Worked Example 4 — Two Dice
Two fair six-sided dice are rolled and their scores are added together. Find the probability of getting a total of 7.
| 1 | 2 | 3 | 4 | 5 | 6 | |
|---|---|---|---|---|---|---|
| 1 | 2 | 3 | 4 | 5 | 6 | 7 |
| 2 | 3 | 4 | 5 | 6 | 7 | 8 |
| 3 | 4 | 5 | 6 | 7 | 8 | 9 |
| 4 | 5 | 6 | 7 | 8 | 9 | 10 |
| 5 | 6 | 7 | 8 | 9 | 10 | 11 |
| 6 | 7 | 8 | 9 | 10 | 11 | 12 |
- Total number of outcomes = 6 x 6 = 36
- Outcomes that give a total of 7: (1,6), (2,5), (3,4), (4,3), (5,2), (6,1) = 6 outcomes
P(total of 7) = 6/36 = 1/6
Worked Example 5 — Two Spinners
Spinner A has sections labelled 1, 2, 3. Spinner B has sections labelled 1, 2, 3, 4. Both spinners are spun and the results are multiplied.
| 1 | 2 | 3 | 4 | |
|---|---|---|---|---|
| 1 | 1 | 2 | 3 | 4 |
| 2 | 2 | 4 | 6 | 8 |
| 3 | 3 | 6 | 9 | 12 |
Total outcomes = 3 x 4 = 12
P(product is 6) = 2/12 = 1/6 (the outcomes (2,3) and (3,2))
P(product is even) = count all even products in the table, then divide by 12.
Even products: 2, 4, 2, 4, 6, 8, 6, 12 = 8 outcomes
P(product is even) = 8/12 = 2/3
Exam Tip: When drawing a sample space diagram in the exam, always label the rows and columns clearly. This makes it easy for the examiner to see your working and award method marks even if you make an arithmetic slip.

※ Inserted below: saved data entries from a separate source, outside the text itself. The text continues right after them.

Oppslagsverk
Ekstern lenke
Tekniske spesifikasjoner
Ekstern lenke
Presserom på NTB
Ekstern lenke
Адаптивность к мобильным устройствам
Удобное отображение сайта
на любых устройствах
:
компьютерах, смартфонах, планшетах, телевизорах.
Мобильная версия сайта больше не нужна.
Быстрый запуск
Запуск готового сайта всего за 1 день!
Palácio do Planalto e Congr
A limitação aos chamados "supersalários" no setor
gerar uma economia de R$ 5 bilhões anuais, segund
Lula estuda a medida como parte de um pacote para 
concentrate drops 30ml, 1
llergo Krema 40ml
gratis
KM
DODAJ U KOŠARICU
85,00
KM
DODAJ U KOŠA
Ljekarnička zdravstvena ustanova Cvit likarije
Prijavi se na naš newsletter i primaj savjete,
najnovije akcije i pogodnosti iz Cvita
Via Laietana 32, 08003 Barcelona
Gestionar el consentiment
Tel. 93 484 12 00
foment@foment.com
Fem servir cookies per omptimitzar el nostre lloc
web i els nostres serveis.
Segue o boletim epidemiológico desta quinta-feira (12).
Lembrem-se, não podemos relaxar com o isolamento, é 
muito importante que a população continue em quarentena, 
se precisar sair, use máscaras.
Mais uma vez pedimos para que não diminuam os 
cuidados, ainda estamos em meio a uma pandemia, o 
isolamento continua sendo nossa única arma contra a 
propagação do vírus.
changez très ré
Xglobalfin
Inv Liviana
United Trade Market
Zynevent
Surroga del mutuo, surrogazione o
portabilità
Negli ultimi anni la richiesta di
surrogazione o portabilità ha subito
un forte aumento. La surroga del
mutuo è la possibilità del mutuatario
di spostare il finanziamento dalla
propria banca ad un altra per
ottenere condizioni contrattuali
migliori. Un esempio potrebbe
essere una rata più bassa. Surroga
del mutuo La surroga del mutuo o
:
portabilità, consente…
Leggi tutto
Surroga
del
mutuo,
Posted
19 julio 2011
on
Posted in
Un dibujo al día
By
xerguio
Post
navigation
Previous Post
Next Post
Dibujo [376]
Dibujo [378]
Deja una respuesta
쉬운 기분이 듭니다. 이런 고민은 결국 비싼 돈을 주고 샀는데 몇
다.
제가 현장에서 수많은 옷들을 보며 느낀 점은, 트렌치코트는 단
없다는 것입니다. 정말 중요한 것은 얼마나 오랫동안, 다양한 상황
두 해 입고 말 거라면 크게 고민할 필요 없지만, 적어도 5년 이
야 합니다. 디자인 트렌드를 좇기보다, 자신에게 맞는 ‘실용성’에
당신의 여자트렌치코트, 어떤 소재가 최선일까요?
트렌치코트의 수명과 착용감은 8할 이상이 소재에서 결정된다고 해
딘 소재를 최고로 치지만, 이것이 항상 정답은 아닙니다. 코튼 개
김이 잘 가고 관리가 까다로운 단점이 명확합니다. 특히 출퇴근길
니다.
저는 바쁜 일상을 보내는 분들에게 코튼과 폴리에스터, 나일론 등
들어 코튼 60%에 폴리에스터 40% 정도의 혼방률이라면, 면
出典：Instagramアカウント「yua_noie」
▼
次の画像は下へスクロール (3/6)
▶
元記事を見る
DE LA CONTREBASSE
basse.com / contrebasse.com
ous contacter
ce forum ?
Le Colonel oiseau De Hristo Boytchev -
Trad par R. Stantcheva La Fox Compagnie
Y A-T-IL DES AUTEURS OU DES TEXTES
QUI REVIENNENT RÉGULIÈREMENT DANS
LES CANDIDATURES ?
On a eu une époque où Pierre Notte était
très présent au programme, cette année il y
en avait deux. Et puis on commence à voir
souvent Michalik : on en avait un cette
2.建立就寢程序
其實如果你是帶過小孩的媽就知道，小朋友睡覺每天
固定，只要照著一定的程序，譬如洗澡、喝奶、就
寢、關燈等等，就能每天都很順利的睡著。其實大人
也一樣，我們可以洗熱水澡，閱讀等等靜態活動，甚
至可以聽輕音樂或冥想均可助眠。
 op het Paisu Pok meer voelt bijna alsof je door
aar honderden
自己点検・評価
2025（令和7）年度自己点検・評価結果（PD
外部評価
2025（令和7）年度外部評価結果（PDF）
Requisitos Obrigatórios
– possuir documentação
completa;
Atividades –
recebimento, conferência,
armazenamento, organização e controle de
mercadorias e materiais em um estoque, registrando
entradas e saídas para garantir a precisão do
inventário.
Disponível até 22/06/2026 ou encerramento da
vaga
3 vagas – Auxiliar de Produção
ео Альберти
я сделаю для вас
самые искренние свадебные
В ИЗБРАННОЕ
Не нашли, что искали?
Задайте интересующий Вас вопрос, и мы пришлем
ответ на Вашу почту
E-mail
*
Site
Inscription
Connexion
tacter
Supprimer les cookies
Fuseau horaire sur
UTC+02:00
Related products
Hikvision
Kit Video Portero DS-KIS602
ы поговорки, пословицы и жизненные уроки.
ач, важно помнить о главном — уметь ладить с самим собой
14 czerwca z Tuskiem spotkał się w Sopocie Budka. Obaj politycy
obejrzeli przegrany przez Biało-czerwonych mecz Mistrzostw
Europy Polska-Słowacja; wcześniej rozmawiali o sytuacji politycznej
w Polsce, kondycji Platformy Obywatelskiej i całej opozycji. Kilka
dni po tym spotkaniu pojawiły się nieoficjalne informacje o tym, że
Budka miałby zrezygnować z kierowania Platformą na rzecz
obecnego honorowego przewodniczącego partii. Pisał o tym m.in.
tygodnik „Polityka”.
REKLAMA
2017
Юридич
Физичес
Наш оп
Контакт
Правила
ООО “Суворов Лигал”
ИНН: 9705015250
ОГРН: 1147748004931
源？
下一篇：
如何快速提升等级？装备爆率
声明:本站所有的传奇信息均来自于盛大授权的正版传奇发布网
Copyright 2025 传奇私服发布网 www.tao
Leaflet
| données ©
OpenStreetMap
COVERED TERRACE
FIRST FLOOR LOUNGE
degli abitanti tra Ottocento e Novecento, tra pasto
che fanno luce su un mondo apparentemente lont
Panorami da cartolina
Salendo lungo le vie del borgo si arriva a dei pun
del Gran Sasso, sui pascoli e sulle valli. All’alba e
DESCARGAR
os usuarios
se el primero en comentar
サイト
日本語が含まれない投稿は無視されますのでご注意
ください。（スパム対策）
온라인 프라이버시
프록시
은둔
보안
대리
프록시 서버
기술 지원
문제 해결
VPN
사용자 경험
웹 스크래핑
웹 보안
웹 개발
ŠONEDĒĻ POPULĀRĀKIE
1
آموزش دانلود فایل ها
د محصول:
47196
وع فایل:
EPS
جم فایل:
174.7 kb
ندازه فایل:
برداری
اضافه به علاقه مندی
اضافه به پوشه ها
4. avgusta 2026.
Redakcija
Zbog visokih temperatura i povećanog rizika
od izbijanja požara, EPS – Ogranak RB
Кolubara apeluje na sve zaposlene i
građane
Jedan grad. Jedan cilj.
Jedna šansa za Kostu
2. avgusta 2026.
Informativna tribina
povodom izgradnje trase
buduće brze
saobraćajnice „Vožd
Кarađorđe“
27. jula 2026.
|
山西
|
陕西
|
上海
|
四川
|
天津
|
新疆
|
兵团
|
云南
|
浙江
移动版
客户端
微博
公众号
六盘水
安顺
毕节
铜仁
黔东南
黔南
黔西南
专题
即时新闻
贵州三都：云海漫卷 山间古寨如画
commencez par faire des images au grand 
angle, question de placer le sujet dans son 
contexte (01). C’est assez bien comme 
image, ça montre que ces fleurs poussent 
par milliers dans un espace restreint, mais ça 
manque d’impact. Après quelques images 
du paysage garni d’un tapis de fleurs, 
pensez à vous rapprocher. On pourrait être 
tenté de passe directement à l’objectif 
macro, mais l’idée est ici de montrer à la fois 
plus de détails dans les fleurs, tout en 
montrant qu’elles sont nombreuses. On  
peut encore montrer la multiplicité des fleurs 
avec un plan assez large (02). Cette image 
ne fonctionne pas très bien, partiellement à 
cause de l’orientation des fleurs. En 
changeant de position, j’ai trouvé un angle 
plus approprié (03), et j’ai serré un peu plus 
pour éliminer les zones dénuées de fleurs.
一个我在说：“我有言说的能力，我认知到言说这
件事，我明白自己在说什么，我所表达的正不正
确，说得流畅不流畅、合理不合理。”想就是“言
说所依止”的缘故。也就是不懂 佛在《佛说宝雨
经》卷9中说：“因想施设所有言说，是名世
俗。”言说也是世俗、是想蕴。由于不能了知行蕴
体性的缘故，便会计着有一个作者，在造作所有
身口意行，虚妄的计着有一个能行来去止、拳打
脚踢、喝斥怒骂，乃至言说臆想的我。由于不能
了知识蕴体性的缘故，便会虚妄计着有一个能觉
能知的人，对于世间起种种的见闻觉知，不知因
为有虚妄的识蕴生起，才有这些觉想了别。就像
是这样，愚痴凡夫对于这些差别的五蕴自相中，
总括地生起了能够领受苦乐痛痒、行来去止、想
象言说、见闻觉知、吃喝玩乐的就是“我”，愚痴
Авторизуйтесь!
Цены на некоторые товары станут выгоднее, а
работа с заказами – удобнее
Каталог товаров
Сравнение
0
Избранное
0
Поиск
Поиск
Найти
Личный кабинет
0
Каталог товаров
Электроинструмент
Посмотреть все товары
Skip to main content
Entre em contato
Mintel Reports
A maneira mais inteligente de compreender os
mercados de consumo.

The Complement of an Event
The complement of an event A is the event "A does not happen", written as A' (or sometimes as "not A").
P(A') = 1 - P(A)
Worked Example 6
The probability that it rains tomorrow is 0.3. What is the probability that it does not rain?
P(not rain) = 1 - 0.3 = 0.7
Exam Tip: The complement rule is one of the most useful tools in probability. If it is hard to calculate P(event) directly, try calculating P(not event) and subtracting from 1 instead.
Summary
- Probability is measured on a scale from 0 (impossible) to 1 (certain).
- For equally likely outcomes: P(event) = favourable outcomes / total outcomes.
- Always list outcomes systematically to avoid missing any.
- A sample space diagram is a grid showing all outcomes for two combined events.
- The complement rule states that P(not A) = 1 - P(A).
- Probabilities can be expressed as fractions, decimals, or percentages.
Exam Tip: In multiple-mark questions, always show your sample space diagram or outcome list — you will earn method marks even if your final answer is incorrect.